- [WORK INSTRUCTION]:
In the data below, find each line that contains the word "Liverpool" and copy it.

- [SUPPLIED DATA]:

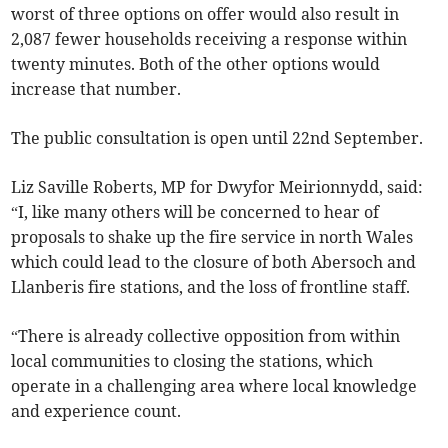
worst of three options on offer would also result in
2,087 fewer households receiving a response within
twenty minutes. Both of the other options would
increase that number.
The public consultation is open until 22nd September.
Liz Saville Roberts, MP for Dwyfor Meirionnydd, said:
“I, like many others will be concerned to hear of
proposals to shake up the fire service in north Wales
which could lead to the closure of both Abersoch and
Llanberis fire stations, and the loss of frontline staff.
“There is already collective opposition from within
local communities to closing the stations, which
operate in a challenging area where local knowledge
and experience count.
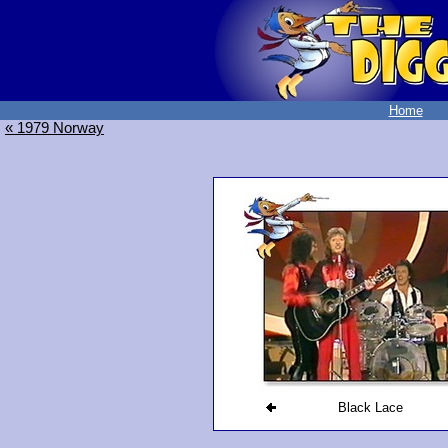
Home
« 1979 Norway
Black Lace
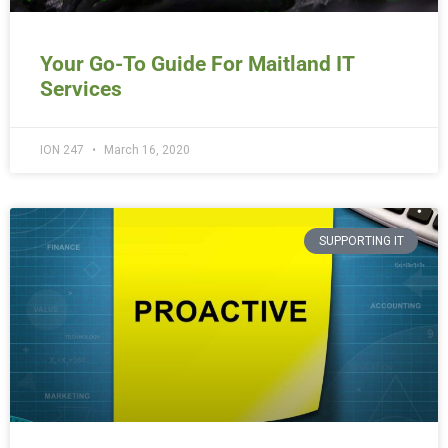
Your Go-To Guide For Maitland IT
Services
ION 247
March 16, 2020
SUPPORTING IT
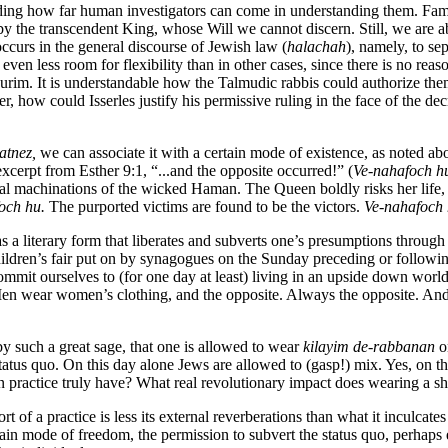
arding how far human investigators can come in understanding them. Famo
d by the transcendent King, whose Will we cannot discern. Still, we are 
ccurs in the general discourse of Jewish law (
halachah
), namely, to se
 even less room for flexibility than in other cases, since there is no r
Purim. It is understandable how the Talmudic rabbis could authorize them
 how could Isserles justify his permissive ruling in the face of the dec
atnez,
we can associate it with a certain mode of existence, as noted abo
xcerpt from Esther 9:1, “...and the opposite occurred!” (
Ve-nahafoch h
idal machinations of the wicked Haman. The Queen boldly risks her life,
och hu.
The purported victims are found to be the victors.
Ve-nahafoch 
as a literary form that liberates and subverts one’s presumptions throug
ldren’s fair put on by synagogues on the Sunday preceding or following t
mmit ourselves to (for one day at least) living in an upside down worl
. Men wear women’s clothing, and the opposite. Always the opposite. And
y such a great sage, that one is allowed to wear
kilayim de-rabbanan
on
atus quo. On this day alone Jews are allowed to (gasp!) mix. Yes, on the 
n practice truly have? What real revolutionary impact does wearing a s
rt of a practice is less its external reverberations than what it inculcat
tain mode of freedom, the permission to subvert the status quo, perhaps 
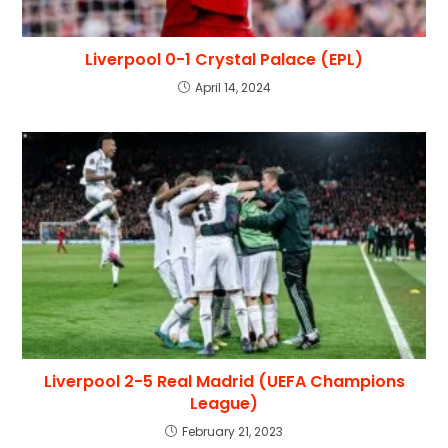
Liverpool 0-1 Crystal Palace (EPL)
April 14, 2024
Liverpool 2-5 Real Madrid (UEFA Champions
League)
February 21, 2023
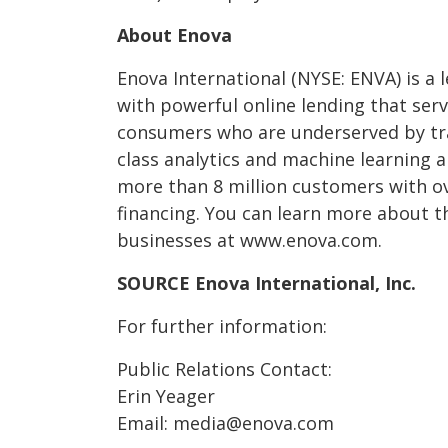
About Enova
Enova International (NYSE: ENVA) is a 
with powerful online lending that ser
consumers who are underserved by tra
class analytics and machine learning 
more than 8 million customers with ove
financing. You can learn more about t
businesses at www.enova.com.
SOURCE Enova International, Inc.
For further information:
Public Relations Contact:
Erin Yeager
Email: media@enova.com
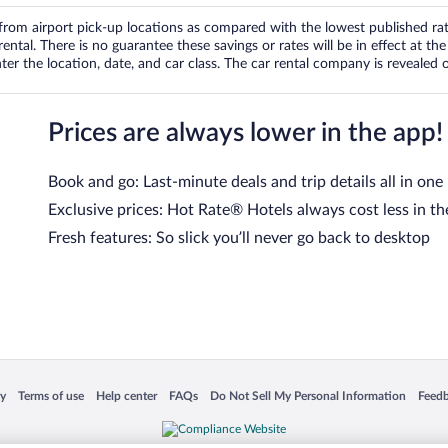
om airport pick-up locations as compared with the lowest published rates
tal. There is no guarantee these savings or rates will be in effect at the 
er the location, date, and car class. The car rental company is revealed on
Prices are always lower in the app!
Book and go: Last-minute deals and trip details all in one
Exclusive prices: Hot Rate® Hotels always cost less in th
Fresh features: So slick you’ll never go back to desktop
 in a new window
Opens in a new window
Opens in a new window
Opens in a new window
Opens in a new window
Opens
cy
Terms of use
Help center
FAQs
Do Not Sell My Personal Information
Feed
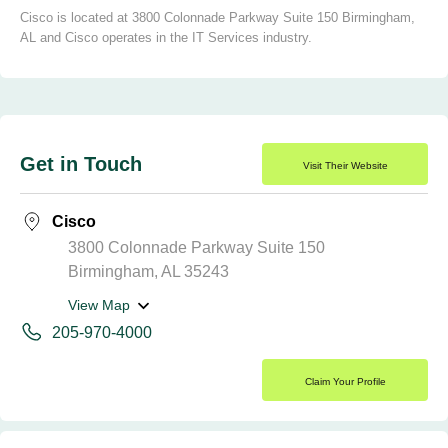
Cisco is located at 3800 Colonnade Parkway Suite 150 Birmingham,
AL and Cisco operates in the IT Services industry.
Get in Touch
Visit Their Website
Cisco
3800 Colonnade Parkway Suite 150
Birmingham, AL 35243
View Map
205-970-4000
Claim Your Profile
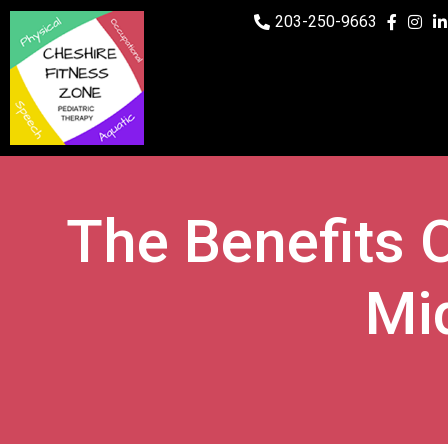
203-250-9663
The Benefits O
Mi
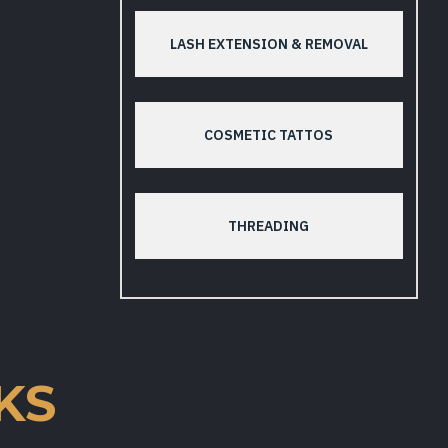
LASH EXTENSION & REMOVAL
COSMETIC TATTOS
THREADING
KS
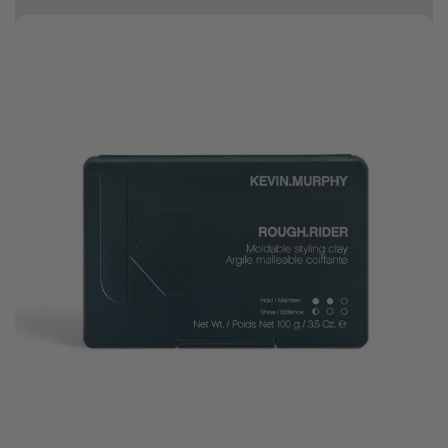
10% off your first order
Good hair day sale! Save up to 25% on ghd TODAY! While stocks last.
0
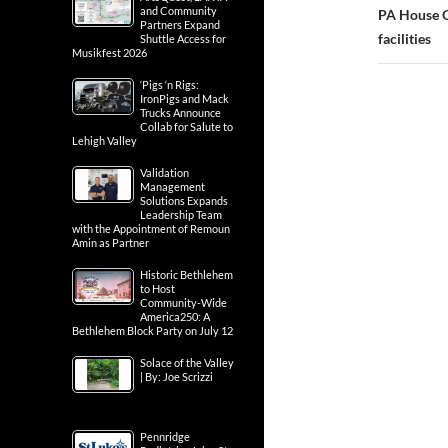
and Community
PA House O
Partners Expand
facilities
Shuttle Access for
Musikfest 2026
‘Pigs ‘n Rigs:
IronPigs and Mack
Trucks Announce
Collab for Salute to
Lehigh Valley
Validation
Management
Solutions Expands
Leadership Team
with the Appointment of Remoun
Amin as Partner
Historic Bethlehem
to Host
Community-Wide
America250: A
Bethlehem Block Party on July 12
Solace of the Valley
| By: Joe Scrizzi
Pennridge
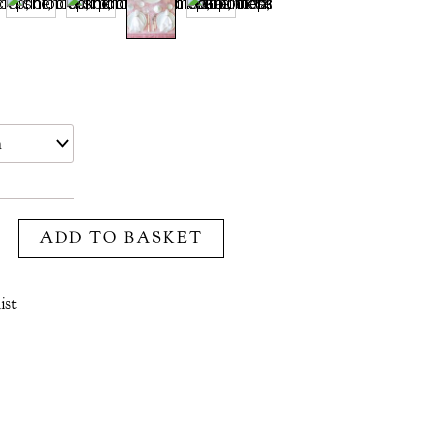
ADD TO BASKET
ist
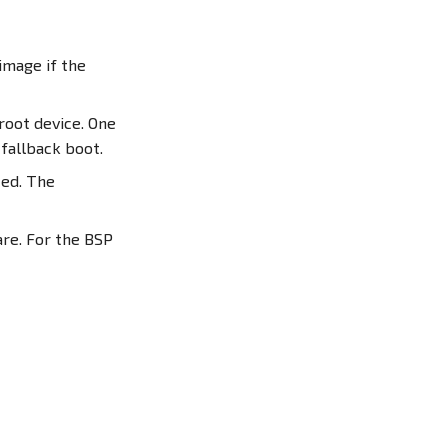
image if the
root device. One
a fallback boot.
ted. The
re. For the BSP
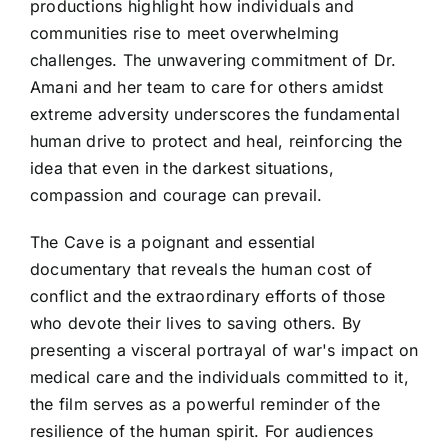
productions highlight how individuals and
communities rise to meet overwhelming
challenges. The unwavering commitment of Dr.
Amani and her team to care for others amidst
extreme adversity underscores the fundamental
human drive to protect and heal, reinforcing the
idea that even in the darkest situations,
compassion and courage can prevail.
The Cave is a poignant and essential
documentary that reveals the human cost of
conflict and the extraordinary efforts of those
who devote their lives to saving others. By
presenting a visceral portrayal of war's impact on
medical care and the individuals committed to it,
the film serves as a powerful reminder of the
resilience of the human spirit. For audiences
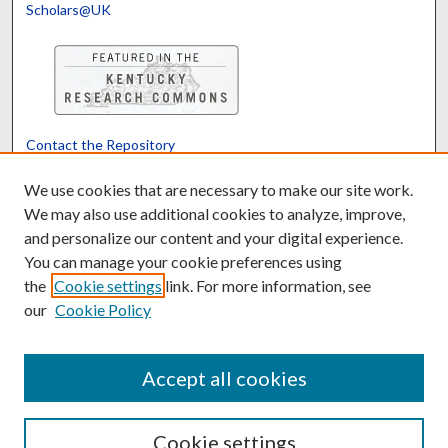
Scholars@UK
Contact the Repository
We’d like your feedback
We use cookies that are necessary to make our site work.
We may also use additional cookies to analyze, improve,
and personalize our content and your digital experience.
Translate
Powered by
You can manage your cookie preferences using
the
Cookie settings
link. For more information, see
our
Cookie Policy
Accept all cookies
Cookie settings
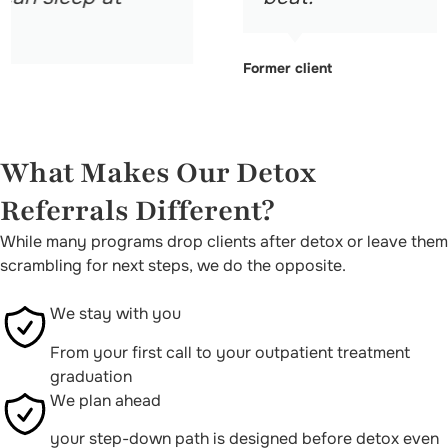
Former client
What Makes Our Detox
Referrals Different?
While many programs drop clients after detox or leave them
scrambling for next steps, we do the opposite.
We stay with you
From your first call to your outpatient treatment
graduation
We plan ahead
your step-down path is designed before detox even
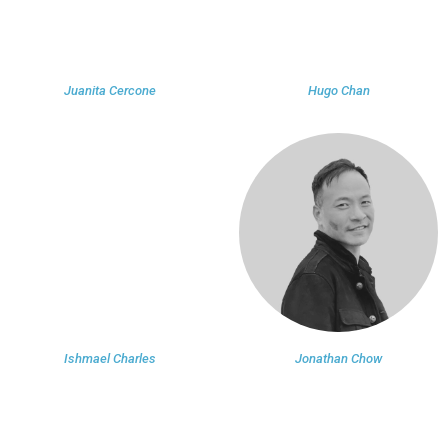
Juanita Cercone
Hugo Chan
Ishmael Charles
Jonathan Chow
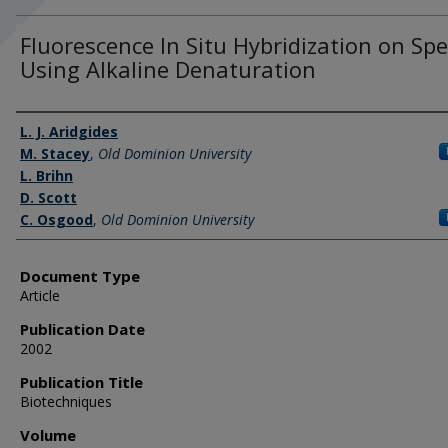
Fluorescence In Situ Hybridization on Sp
Using Alkaline Denaturation
Authors
L. J. Aridgides
M. Stacey
,
Old Dominion University
L. Brihn
D. Scott
C. Osgood
,
Old Dominion University
Document Type
Article
Publication Date
2002
Publication Title
Biotechniques
Volume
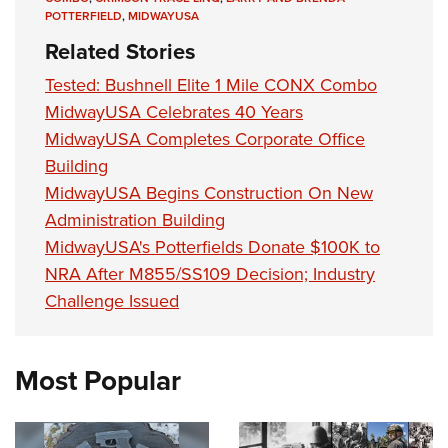
POTTERFIELD
,
MIDWAYUSA
Related Stories
Tested: Bushnell Elite 1 Mile CONX Combo
MidwayUSA Celebrates 40 Years
MidwayUSA Completes Corporate Office
Building
MidwayUSA Begins Construction On New
Administration Building
MidwayUSA's Potterfields Donate $100K to
NRA After M855/SS109 Decision; Industry
Challenge Issued
Most Popular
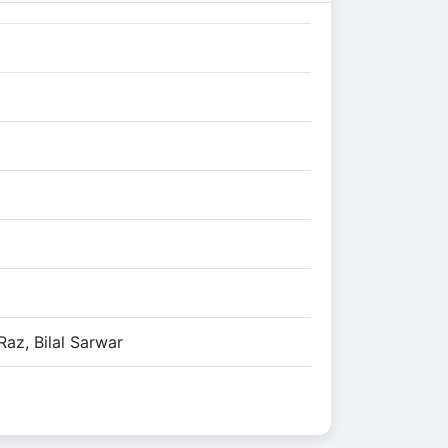
az, Bilal Sarwar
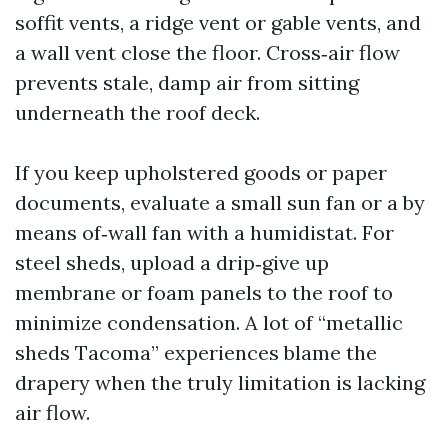
soffit vents, a ridge vent or gable vents, and
a wall vent close the floor. Cross‑air flow
prevents stale, damp air from sitting
underneath the roof deck.
If you keep upholstered goods or paper
documents, evaluate a small sun fan or a by
means of‑wall fan with a humidistat. For
steel sheds, upload a drip‑give up
membrane or foam panels to the roof to
minimize condensation. A lot of “metallic
sheds Tacoma” experiences blame the
drapery when the truly limitation is lacking
air flow.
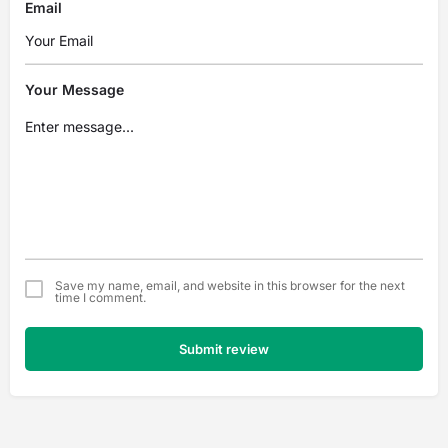
Email
Your Message
Save my name, email, and website in this browser for the next
time I comment.
Submit review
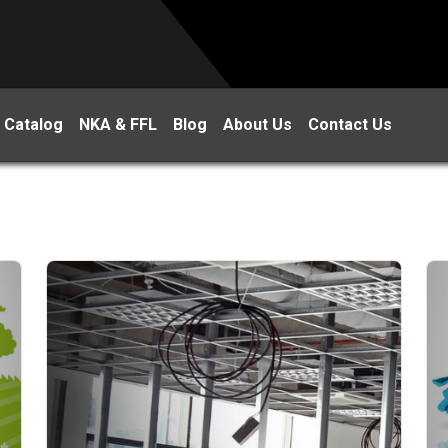
 Catalog
NKA & FFL
Blog
About Us
Contact Us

- [YOUR RESPONSE]:
Liverpool 0-1 Crystal Palace (EPL)
Liverpool 2-5 Real Madrid (UEFA Champions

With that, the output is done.